CFA Level 2 Flashcards - 1
Adjusted R2
Goodness-of-fit measure that adjusts the coefficient of determination, R2, for the number of independent variables in the model.
Akaike’s information criterion (AIC)
A statistic used to compare sets of independent variables for explaining a dependent variable. It is preferred for finding the model that is best suited for prediction.
Analysis of variance (ANOVA)
The analysis that breaks the total variability of a dataset (such as observations on the dependent variable in a regression) into components representing different sources of variation.
Breusch–Godfrey (BG) test
A test used to detect autocorrelated residuals up to a predesignated order of the lagged residuals.
Breusch–Pagan (BP) test
A test for the presence of heteroskedasticity in a regression.

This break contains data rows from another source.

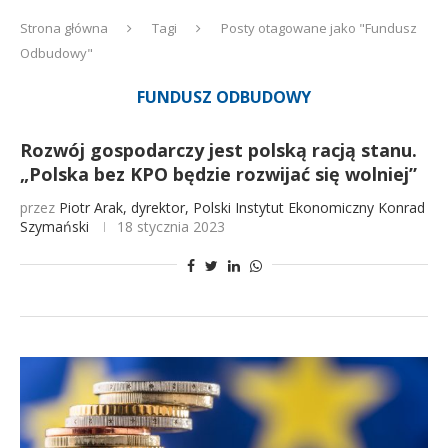
Strona główna
Tagi
Posty otagowane jako "Fundusz
Odbudowy"
FUNDUSZ ODBUDOWY
Rozwój gospodarczy jest polską racją stanu.
„Polska bez KPO będzie rozwijać się wolniej”
przez
Piotr Arak, dyrektor, Polski Instytut Ekonomiczny
Konrad
Szymański
18 stycznia 2023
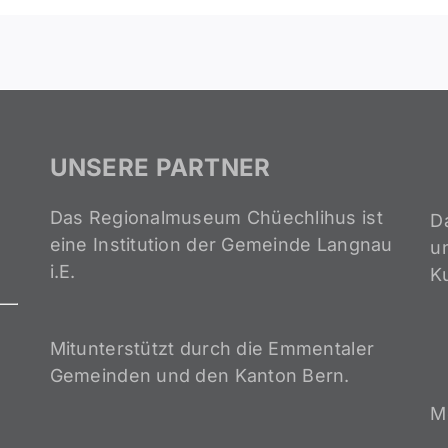
UNSERE PARTNER
Das Regionalmuseum Chüechlihus ist
D
eine Institution der Gemeinde Langnau
un
i.E.
K
Mitunterstützt durch die Emmentaler
Gemeinden und den Kanton Bern.
M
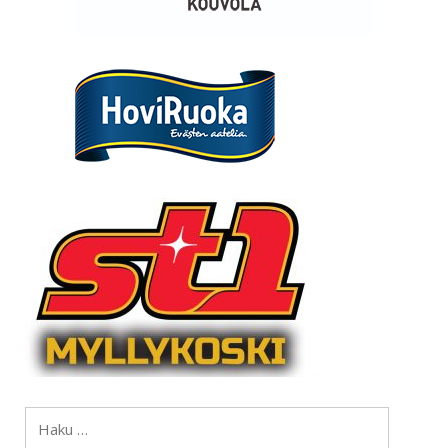
Haku:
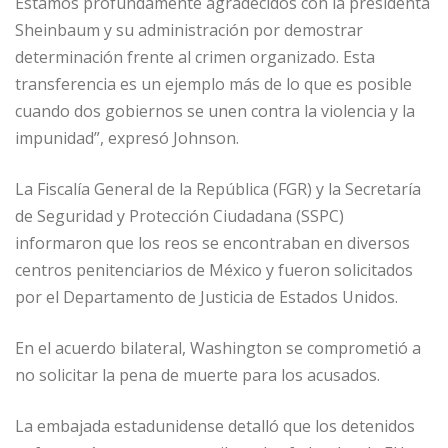
Estamos profundamente agradecidos con la presidenta
Sheinbaum y su administración por demostrar
determinación frente al crimen organizado. Esta
transferencia es un ejemplo más de lo que es posible
cuando dos gobiernos se unen contra la violencia y la
impunidad”, expresó Johnson.
La Fiscalía General de la República (FGR) y la Secretaría
de Seguridad y Protección Ciudadana (SSPC)
informaron que los reos se encontraban en diversos
centros penitenciarios de México y fueron solicitados
por el Departamento de Justicia de Estados Unidos.
En el acuerdo bilateral, Washington se comprometió a
no solicitar la pena de muerte para los acusados.
La embajada estadunidense detalló que los detenidos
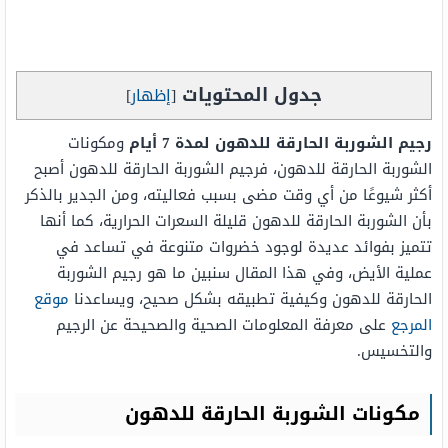
جدول المحتويات
[
إظهار
]
رجيم الشوربة الحارقة للدهون لمدة 7 أيام
ومكونات
الشوربة الحارقة للدهون، فرجيم الشوربة الحارقة للدهون أصبح
أكثر شيوعًا من أي وقت مضى بسبب فعاليته، ومن الجدير بالذكر
بأن الشوربة الحارقة للدهون قليلة السعرات الحرارية، كما أنها
تتميز بفوائد عديدة لوجود خضروات متنوعة في تساعد في
عملية الأيض، وفي هذا المقال سنبين ما هو رجيم الشوربة
الحارقة للدهون وكيفية تطبيقه بشكل صحيح، ويساعدنا
موقع
المرجع
على معرفة المعلومات الصحية والصحيحة عن الرجيم
والتخسيس.
مكونات الشوربة الحارقة للدهون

Coefficient of determination
The percentage of the variation of the dependent variable that is explained by the independent variables. Also referred to as the R-squared or R2.
Conditional heteroskedasticity
A condition in which the variance of residuals of a regression are correlated with the value of the independent variables.
Cook’s distance
A metric for identifying influential data points. Also known as Cook’s D (Di).
Dummy variable
An independent variable that takes on a value of either 1 or 0, depending on a specified condition. Also known as an indicator variable.
Durbin–Watson (DW) test
A test for the presence of first-order serial correlation.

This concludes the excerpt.